Work to complete
Each line below from the one containing "プレスリリース・ニュース受付 (770, 1668)" through the one containing "The Homeschool Gossip Marketplaces (616, 441)" is to be given again exactly, and no line outside that span.

[Saved data entries]
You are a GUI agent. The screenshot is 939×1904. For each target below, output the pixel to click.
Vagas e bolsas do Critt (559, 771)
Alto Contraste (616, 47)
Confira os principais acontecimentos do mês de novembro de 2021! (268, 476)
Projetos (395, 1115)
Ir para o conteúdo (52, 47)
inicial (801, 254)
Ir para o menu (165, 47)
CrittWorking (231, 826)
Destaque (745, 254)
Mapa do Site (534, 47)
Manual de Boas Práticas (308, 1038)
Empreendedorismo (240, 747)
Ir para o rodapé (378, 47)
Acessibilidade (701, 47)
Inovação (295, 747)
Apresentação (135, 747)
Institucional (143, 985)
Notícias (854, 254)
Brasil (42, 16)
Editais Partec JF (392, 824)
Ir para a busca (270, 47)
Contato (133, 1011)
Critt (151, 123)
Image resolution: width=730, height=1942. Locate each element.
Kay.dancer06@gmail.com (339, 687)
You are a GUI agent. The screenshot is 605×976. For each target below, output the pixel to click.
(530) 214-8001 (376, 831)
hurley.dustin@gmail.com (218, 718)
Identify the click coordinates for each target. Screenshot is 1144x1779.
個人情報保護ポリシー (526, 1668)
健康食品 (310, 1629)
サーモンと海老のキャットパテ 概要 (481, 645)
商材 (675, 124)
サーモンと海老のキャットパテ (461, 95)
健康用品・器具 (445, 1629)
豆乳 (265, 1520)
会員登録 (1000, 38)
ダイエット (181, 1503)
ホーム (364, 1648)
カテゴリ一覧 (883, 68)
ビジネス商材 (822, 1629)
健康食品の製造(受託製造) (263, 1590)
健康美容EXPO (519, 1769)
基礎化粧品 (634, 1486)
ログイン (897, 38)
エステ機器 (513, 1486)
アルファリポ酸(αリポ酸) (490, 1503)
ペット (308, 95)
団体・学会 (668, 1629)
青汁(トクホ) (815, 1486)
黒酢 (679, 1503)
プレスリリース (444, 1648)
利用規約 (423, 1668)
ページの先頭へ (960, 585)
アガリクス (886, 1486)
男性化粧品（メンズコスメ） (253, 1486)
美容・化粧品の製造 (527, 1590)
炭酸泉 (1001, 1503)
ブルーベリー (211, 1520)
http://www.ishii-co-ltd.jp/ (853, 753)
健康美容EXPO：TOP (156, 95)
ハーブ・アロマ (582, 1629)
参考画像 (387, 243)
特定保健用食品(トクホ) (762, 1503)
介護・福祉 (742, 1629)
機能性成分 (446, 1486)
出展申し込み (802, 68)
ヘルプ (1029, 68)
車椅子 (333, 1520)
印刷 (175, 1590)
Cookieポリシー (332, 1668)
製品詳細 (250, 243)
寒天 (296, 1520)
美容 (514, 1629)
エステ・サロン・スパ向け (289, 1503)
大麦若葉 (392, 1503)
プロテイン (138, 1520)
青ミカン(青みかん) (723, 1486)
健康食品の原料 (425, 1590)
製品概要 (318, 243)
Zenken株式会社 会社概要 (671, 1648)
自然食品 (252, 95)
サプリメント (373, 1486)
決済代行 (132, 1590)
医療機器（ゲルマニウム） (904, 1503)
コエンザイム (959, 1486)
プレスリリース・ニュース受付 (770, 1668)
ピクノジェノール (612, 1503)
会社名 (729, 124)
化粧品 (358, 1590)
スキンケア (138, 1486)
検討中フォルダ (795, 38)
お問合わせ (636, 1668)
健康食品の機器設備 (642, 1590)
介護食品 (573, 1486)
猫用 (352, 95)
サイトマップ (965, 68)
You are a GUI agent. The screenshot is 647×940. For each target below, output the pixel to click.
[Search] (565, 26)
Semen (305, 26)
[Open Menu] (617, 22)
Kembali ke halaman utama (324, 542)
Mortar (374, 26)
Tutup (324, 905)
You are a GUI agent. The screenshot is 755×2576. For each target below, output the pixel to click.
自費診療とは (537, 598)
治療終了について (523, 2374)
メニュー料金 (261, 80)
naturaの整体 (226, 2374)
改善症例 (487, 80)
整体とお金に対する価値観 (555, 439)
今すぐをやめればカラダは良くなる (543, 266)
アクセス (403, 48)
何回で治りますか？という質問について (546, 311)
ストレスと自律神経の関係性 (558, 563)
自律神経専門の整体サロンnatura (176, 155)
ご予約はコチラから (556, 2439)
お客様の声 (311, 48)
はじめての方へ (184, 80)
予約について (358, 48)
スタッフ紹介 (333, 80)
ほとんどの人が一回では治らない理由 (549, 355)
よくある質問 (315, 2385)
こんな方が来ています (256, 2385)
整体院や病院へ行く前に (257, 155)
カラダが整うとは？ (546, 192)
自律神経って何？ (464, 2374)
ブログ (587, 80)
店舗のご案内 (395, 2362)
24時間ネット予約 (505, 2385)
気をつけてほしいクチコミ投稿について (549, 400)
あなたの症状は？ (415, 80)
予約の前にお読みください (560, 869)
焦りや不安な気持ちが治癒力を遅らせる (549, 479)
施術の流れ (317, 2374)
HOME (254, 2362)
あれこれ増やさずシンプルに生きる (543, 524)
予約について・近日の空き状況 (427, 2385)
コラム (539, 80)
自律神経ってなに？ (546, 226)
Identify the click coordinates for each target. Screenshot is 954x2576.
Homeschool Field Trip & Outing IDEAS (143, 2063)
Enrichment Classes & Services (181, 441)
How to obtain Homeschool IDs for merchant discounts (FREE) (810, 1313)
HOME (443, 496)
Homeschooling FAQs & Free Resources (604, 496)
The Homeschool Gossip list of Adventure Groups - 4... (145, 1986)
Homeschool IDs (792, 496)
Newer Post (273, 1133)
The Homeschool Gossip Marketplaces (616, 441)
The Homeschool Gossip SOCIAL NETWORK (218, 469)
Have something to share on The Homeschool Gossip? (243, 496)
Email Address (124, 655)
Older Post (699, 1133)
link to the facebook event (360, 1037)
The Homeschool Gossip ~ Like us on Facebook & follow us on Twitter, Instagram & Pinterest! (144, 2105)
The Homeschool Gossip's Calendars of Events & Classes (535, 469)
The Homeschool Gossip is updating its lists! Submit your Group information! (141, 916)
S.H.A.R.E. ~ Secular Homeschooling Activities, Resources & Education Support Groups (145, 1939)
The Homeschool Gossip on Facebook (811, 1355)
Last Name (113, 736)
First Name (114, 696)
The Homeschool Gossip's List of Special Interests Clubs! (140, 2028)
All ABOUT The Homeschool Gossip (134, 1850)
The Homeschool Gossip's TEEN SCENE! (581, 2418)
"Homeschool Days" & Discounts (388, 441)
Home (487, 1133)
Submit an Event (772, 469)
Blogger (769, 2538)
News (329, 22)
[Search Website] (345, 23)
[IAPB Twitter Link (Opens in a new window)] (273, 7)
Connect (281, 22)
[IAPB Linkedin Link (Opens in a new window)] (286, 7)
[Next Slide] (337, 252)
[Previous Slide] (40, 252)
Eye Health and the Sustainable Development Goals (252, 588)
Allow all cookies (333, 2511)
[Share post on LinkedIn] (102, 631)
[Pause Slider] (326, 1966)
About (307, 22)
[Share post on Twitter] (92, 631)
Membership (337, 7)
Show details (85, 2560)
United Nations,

Result for this task
プレスリリース・ニュース受付 (770, 1668)
ピクノジェノール (612, 1503)
会社名 (729, 124)
化粧品 (358, 1590)
スキンケア (138, 1486)
検討中フォルダ (795, 38)
お問合わせ (636, 1668)
健康食品の機器設備 (642, 1590)
介護食品 (573, 1486)
猫用 (352, 95)
サイトマップ (965, 68)
You are a GUI agent. The screenshot is 647×940. For each target below, output the pixel to click.
[Search] (565, 26)
Semen (305, 26)
[Open Menu] (617, 22)
Kembali ke halaman utama (324, 542)
Mortar (374, 26)
Tutup (324, 905)
You are a GUI agent. The screenshot is 755×2576. For each target below, output the pixel to click.
自費診療とは (537, 598)
治療終了について (523, 2374)
メニュー料金 (261, 80)
naturaの整体 (226, 2374)
改善症例 (487, 80)
整体とお金に対する価値観 (555, 439)
今すぐをやめればカラダは良くなる (543, 266)
アクセス (403, 48)
何回で治りますか？という質問について (546, 311)
ストレスと自律神経の関係性 (558, 563)
自律神経専門の整体サロンnatura (176, 155)
ご予約はコチラから (556, 2439)
お客様の声 (311, 48)
はじめての方へ (184, 80)
予約について (358, 48)
スタッフ紹介 (333, 80)
ほとんどの人が一回では治らない理由 (549, 355)
よくある質問 (315, 2385)
こんな方が来ています (256, 2385)
整体院や病院へ行く前に (257, 155)
カラダが整うとは？ (546, 192)
自律神経って何？ (464, 2374)
ブログ (587, 80)
店舗のご案内 (395, 2362)
24時間ネット予約 (505, 2385)
気をつけてほしいクチコミ投稿について (549, 400)
あなたの症状は？ (415, 80)
予約の前にお読みください (560, 869)
焦りや不安な気持ちが治癒力を遅らせる (549, 479)
施術の流れ (317, 2374)
HOME (254, 2362)
あれこれ増やさずシンプルに生きる (543, 524)
予約について・近日の空き状況 (427, 2385)
コラム (539, 80)
自律神経ってなに？ (546, 226)
Identify the click coordinates for each target. Screenshot is 954x2576.
Homeschool Field Trip & Outing IDEAS (143, 2063)
Enrichment Classes & Services (181, 441)
How to obtain Homeschool IDs for merchant discounts (FREE) (810, 1313)
HOME (443, 496)
Homeschooling FAQs & Free Resources (604, 496)
The Homeschool Gossip list of Adventure Groups - 4... (145, 1986)
Homeschool IDs (792, 496)
Newer Post (273, 1133)
The Homeschool Gossip Marketplaces (616, 441)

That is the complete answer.